User's avatar
⭠ Return to thread
Thomas M Gregg's avatar

I note that Bari & Co. skirted around the demographic component of gun violence. If you can’t talk about that, what’s the point of all this chin pulling about the Second Amendment?

Inner city gangbangers aren’t purchasing their weapons at gun shows. Almost all are obtained illegally. There are laws on the books that would enable the authorities to crack down on that illegal market, but for various reasons—bureaucratic inertia and progressive ideology—they’re not rigorously enforced. Congress can pass call the laws it likes but unless they’re enforced, they’re perfectly useless.

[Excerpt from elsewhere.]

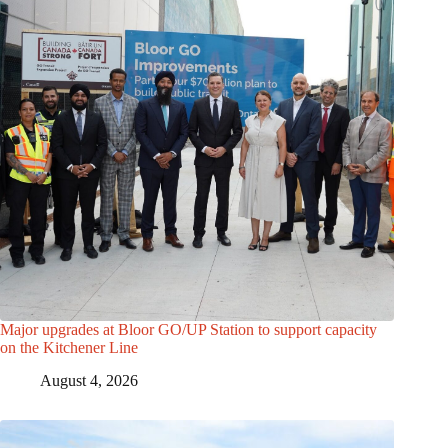
Major upgrades at Bloor GO/UP Station to support capacity
on the Kitchener Line
August 4, 2026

I have a hard time accepting that progressives are sincere in their desire to reduce gun violence. Let’s just say that their anti-police rhetoric and policies are not helpful. Demanding new laws and regulations while reviling law enforcement betrays a certain disorganization of thought.

When one considers that almost all gun violence in this country is perpetrated by criminals or head cases, it seem a bit wooly-headed to spend so much time obsessing over America’s “gun culture.” Relative to the number of firearms in private hands, the gun homicide rate is not excessive. So perhaps it would be better to concentrate on the actual, real-world problem instead of engaging in social science theorizing of dubious utility.

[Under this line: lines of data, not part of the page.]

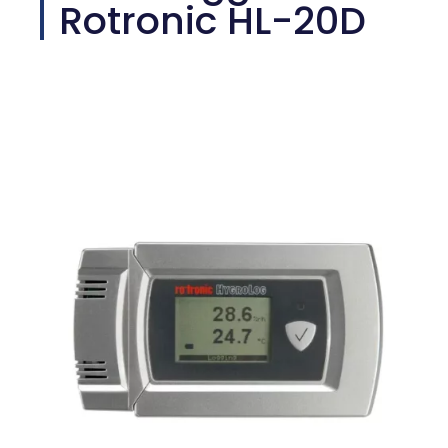
Rotronic HL-20D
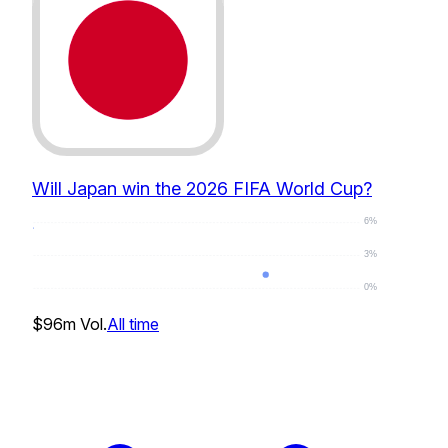
Will Japan win the 2026 FIFA World Cup?
6%
3%
0%
1
%
$96m
Vol.
All time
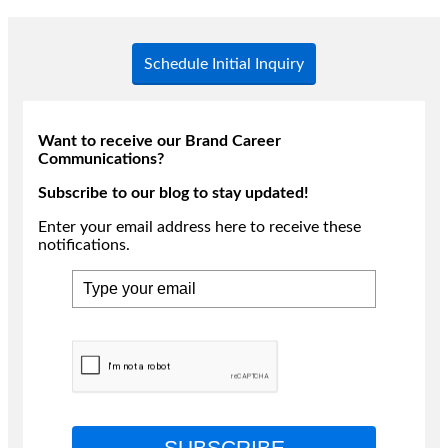
Schedule Initial Inquiry
Want to receive our Brand Career
Communications?
Subscribe to our blog to stay updated!
Enter your email address here to receive these
notifications.
SUBSCRIBE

It would be no complex task to secure our schools against mass shootings. Simply treat it as a military problem and identify the passive and active defense measures needed to prevent or repel an attack. It’s not that the solution is complicated, it’s that many people refuse to accept a grim reality: If a shooter gets inside a school, the result will be a massacre if there’s no on-site armed defense.

While I don’t oppose them, enhanced red flag laws, enhanced background checks & etc. are not to be relied upon. They’re too dependent on an elephantine bureaucracy that lets too much fall through the cracks. Ditto spending more on mental health: It’s hard to imagine a less efficient, less cost-effective method of preventing mass shootings.

Finally, let’s quit comparing America to other countries like Britain, Germany, etc. that actually are very different from our own. By and large, we can’t solve our gun violence problem by importing foreign laws and regulations. What Australia did would never be tolerable or even workable here. And as the pandemic revealed, Australia is not exactly the model of a liberal democracy.